#2592

In that first age the Angel wandered freely in the Garden, eating his fill of its delights. Each perfect summer day lasted a century and beneath the newborn sun every plant tasted of a different kind of ambrosia. The humans were young then, too, their squat bodies still reminiscent of the tree-climbing apes from which they were shaped. Sometimes the adults hailed him but the Angel pretended he could not understand their stilted, guttural language and passed them by without a glance. He tolerated the children from time to time, however, letting them trail laughing and chattering in his wake.

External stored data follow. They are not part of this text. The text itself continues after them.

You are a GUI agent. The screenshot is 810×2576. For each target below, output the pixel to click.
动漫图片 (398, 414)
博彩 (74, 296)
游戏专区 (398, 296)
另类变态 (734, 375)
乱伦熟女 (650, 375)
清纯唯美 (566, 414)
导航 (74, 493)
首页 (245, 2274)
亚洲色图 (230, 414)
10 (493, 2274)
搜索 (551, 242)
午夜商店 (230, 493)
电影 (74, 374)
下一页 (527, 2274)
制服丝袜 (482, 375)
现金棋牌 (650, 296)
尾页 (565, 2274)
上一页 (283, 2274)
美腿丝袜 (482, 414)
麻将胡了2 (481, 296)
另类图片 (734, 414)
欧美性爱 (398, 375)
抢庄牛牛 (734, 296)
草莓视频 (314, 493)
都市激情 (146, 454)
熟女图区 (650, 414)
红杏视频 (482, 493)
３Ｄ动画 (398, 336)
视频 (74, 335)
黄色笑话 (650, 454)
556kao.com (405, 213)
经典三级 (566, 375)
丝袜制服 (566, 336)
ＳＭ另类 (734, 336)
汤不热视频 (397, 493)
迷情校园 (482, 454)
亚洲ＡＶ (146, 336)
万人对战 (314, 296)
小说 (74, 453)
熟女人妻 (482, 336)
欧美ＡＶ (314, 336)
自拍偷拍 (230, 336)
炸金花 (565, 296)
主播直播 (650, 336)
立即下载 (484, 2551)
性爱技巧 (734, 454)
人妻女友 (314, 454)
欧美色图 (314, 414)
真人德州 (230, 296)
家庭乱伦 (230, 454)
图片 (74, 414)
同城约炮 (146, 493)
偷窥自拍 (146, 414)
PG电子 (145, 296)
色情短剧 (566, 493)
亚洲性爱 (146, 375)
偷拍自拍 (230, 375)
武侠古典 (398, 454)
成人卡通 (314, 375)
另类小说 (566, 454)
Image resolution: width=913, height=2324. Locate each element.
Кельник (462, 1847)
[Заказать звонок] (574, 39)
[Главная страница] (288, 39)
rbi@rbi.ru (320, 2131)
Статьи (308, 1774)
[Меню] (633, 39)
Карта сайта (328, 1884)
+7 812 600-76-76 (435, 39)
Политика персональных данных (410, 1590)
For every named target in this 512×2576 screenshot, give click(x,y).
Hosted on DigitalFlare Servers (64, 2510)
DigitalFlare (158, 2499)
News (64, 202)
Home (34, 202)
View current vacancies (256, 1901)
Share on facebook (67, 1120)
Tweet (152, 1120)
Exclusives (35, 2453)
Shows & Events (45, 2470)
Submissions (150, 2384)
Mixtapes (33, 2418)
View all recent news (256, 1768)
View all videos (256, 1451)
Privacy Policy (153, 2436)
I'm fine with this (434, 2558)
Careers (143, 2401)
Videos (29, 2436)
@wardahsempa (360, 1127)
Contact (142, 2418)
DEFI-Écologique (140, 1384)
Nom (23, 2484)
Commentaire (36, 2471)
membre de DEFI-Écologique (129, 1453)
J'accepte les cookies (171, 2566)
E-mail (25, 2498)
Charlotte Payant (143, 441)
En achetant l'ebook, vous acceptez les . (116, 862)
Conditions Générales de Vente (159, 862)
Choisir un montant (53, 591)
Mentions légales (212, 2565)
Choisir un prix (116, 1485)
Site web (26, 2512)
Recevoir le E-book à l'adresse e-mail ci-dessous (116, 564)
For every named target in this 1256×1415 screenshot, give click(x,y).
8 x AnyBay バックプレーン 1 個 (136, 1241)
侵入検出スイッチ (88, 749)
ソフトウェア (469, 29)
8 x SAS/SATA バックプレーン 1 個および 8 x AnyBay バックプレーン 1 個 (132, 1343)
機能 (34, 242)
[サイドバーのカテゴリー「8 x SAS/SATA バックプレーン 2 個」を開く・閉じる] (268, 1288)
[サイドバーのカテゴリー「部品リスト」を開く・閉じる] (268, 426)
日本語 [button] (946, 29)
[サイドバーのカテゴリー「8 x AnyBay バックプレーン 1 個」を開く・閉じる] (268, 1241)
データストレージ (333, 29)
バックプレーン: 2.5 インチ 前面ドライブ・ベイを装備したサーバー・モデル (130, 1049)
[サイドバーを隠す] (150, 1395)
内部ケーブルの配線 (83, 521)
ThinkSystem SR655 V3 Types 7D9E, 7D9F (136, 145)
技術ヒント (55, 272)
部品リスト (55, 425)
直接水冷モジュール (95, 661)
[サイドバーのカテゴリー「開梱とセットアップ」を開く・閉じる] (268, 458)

Back then they called the Angel Honeyeater because he loved eating honey: great thick combs of it, honey-soaked moss, even the rudimentary flatbread made by the brute little humans if it was dipped in sun-warmed honey and offered beside the fresh milk of their beasts. The Garden stretched for tens of thousands of miles in any direction, filled with all manner of delicious edibles, yet every creature alive knew the Angel favored honey above all else. He explored ceaselessly, learning where to find the sweetest honey, the most floral honey, the honey flavored with hints of mint, lavender, or thyme. He could eat pounds of it yet never be satisfied.

It was easy in the beginning, there in the Garden, and good. But soon things would change and they would no longer call the Angel Honeyeater for his food preferences but for the way lies dripped so sweetly from his lips like honey, and a darkness would fall over the Garden.